É altamente duvidoso que mesmo os mais extraordinários progressos da técnica valham tamanha mutilação da imagem do mundo, mesmo porque nada prova que a amputação fosse estritamente necessária, que a ciência que temos, ou mesmo outra melhor, não poderia ter-se desenvolvido sem isso.

Hoje o mecanicismo está desmoralizado, morto, esquecido.
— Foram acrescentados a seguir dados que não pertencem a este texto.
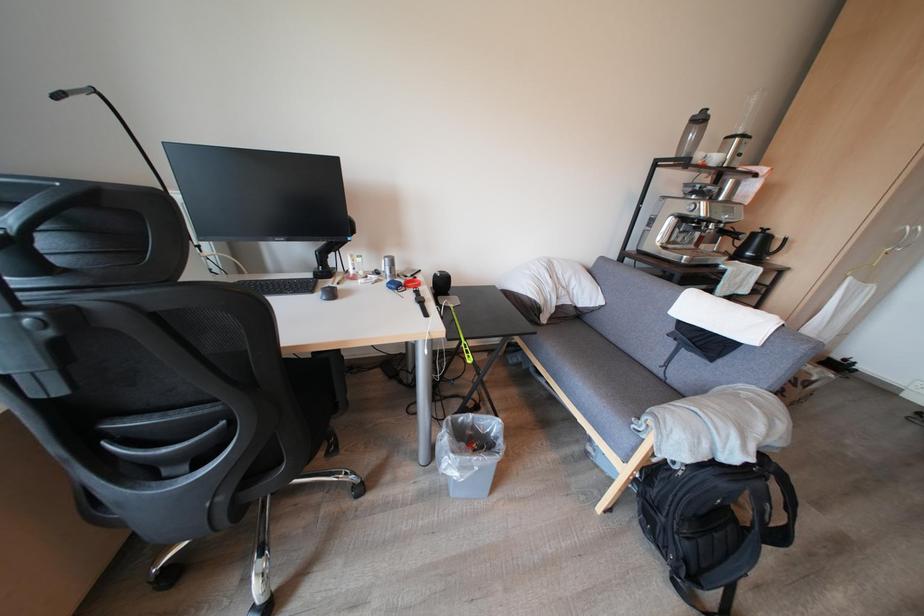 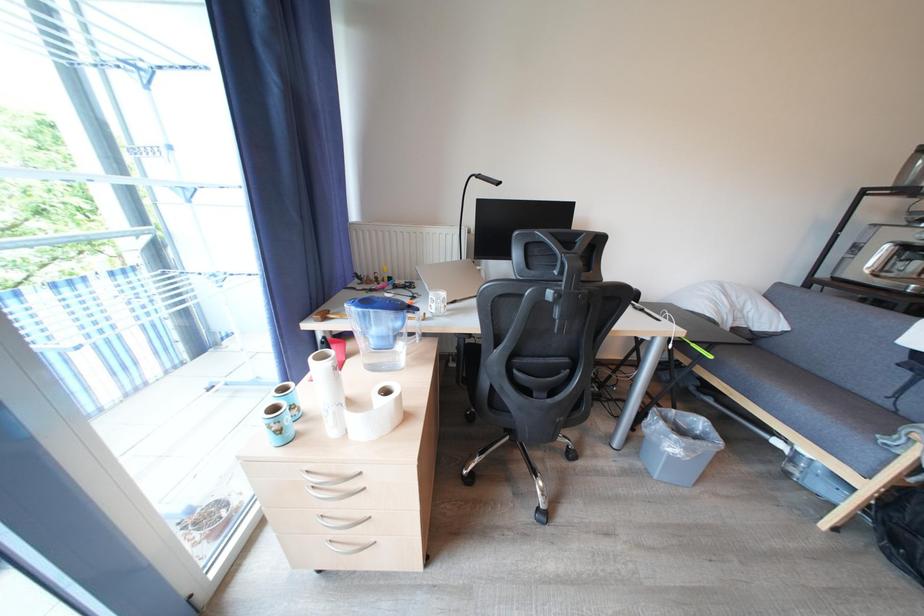 Question: The images are taken continuously from a first-person perspective. In which direction is your viewpoint rotating?

Choices:
 (A) Left
 (B) Right
 (C) Up
 (D) Down

Answer: (A) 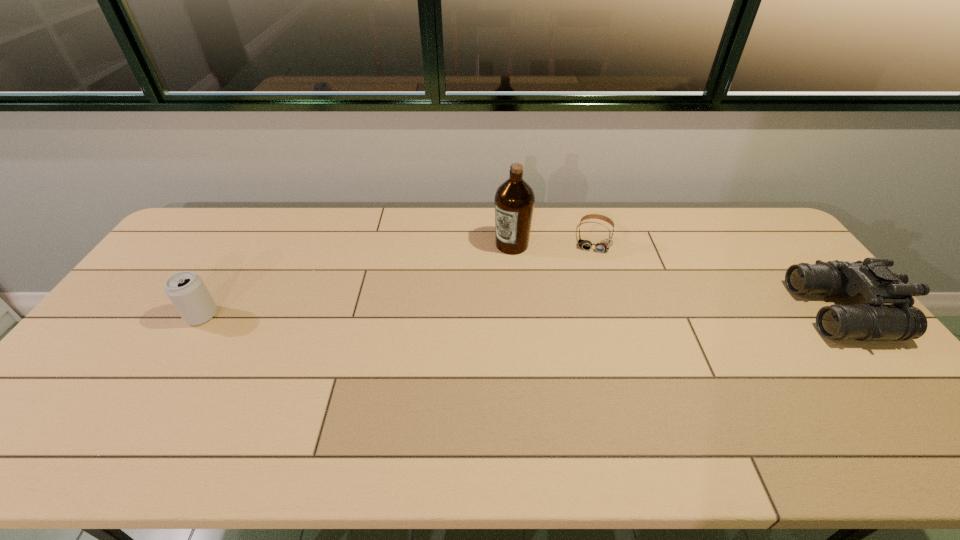 Find the location of a particular element. The image size is (960, 540). vacant area at the far left corner is located at coordinates (209, 231).

I want to click on free space at the far right corner of the desktop, so click(x=770, y=233).

Image resolution: width=960 pixels, height=540 pixels. What are the coordinates of `free space at the near right corner of the desktop` in the screenshot? It's located at (848, 392).

Find the location of `blank region between the third object from right to left and the binoculars`. blank region between the third object from right to left and the binoculars is located at coordinates (676, 278).

At what (x,y) coordinates should I click in order to perform the action: click on free space between the goggles and the can. Please return your answer as a coordinate pair (x, y). The height and width of the screenshot is (540, 960). Looking at the image, I should click on (398, 276).

Where is `vacant space that is in between the rightmost object and the second object from right to left`? The image size is (960, 540). vacant space that is in between the rightmost object and the second object from right to left is located at coordinates (717, 275).

This screenshot has height=540, width=960. Identify the location of vacant region between the tallest object and the third object from left to right. (553, 241).

The image size is (960, 540). In order to click on unoccupied position between the leftmost object and the third object from left to right in this screenshot , I will do `click(398, 276)`.

Find the location of a particular element. The image size is (960, 540). free space between the rightmost object and the leftmost object is located at coordinates (521, 314).

Identify the location of unoccupied position between the goggles and the rightmost object. The height and width of the screenshot is (540, 960). (717, 275). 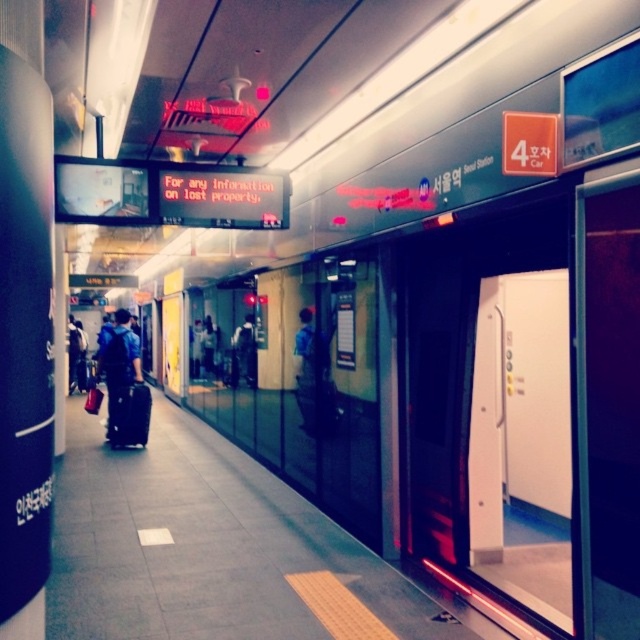 Between blue fabric backpack at center and dark blue backpack at center, which one appears on the left side from the viewer's perspective?

From the viewer's perspective, blue fabric backpack at center appears more on the left side.

From the picture: Can you confirm if blue fabric backpack at center is positioned to the left of dark blue backpack at center?

Indeed, blue fabric backpack at center is positioned on the left side of dark blue backpack at center.

I want to click on blue fabric backpack at center, so click(118, 365).

How much distance is there between black fabric suitcase at center and dark blue backpack at center?

The distance of black fabric suitcase at center from dark blue backpack at center is 6.16 feet.

Between black fabric suitcase at center and dark blue backpack at center, which one appears on the left side from the viewer's perspective?

From the viewer's perspective, black fabric suitcase at center appears more on the left side.

Who is more distant from viewer, (x=141, y=387) or (x=253, y=358)?

Positioned behind is point (x=141, y=387).

Identify the location of black fabric suitcase at center. (129, 413).

Image resolution: width=640 pixels, height=640 pixels. What do you see at coordinates (118, 365) in the screenshot? I see `blue fabric backpack at center` at bounding box center [118, 365].

In the scene shown: Does blue fabric backpack at center have a greater height compared to black fabric suitcase at center?

Yes.

Between point (131, 337) and point (124, 422), which one is positioned in front?

Point (124, 422) is more forward.

This screenshot has height=640, width=640. Identify the location of blue fabric backpack at center. (118, 365). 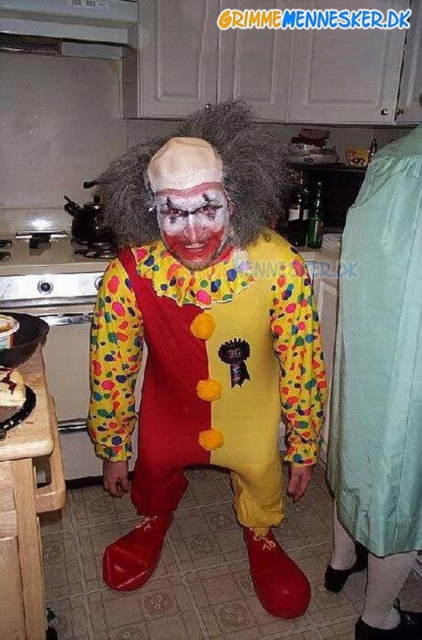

Mas a imagem medieval do cosmos vivente e dotado de sentido cujo lugar ele usurpou no imaginário do homem ocidental e que já não era certamente um puro antropomorfismo, mas uma concepção muito mais fina e elaborada -— continua sepultada e proibida. E as ondas de ocultismo e bruxaria, que de tempos em tempos inundam o mundo tecnológico, não são senão o protesto neurótico de um impulso legítimo que, reprimido, ressurge sob a forma de doença. A imaginação do homem ocidental não foi sufocada pelo puro materialismo, mas por uma parceria de materialismo e ocultismo. Quando Edmund Husserl, no começo do século XX, advertiu para uma crise de racionalidade nas ciências, ele tocou no problema decisivo da nossa civilização: até que ponto um saber científico que se erigiu sobre um esquema imaginativo falso e mutilador pode conservar a dignidade de ciência em vez de tornar-se uma mitologia de segunda mão?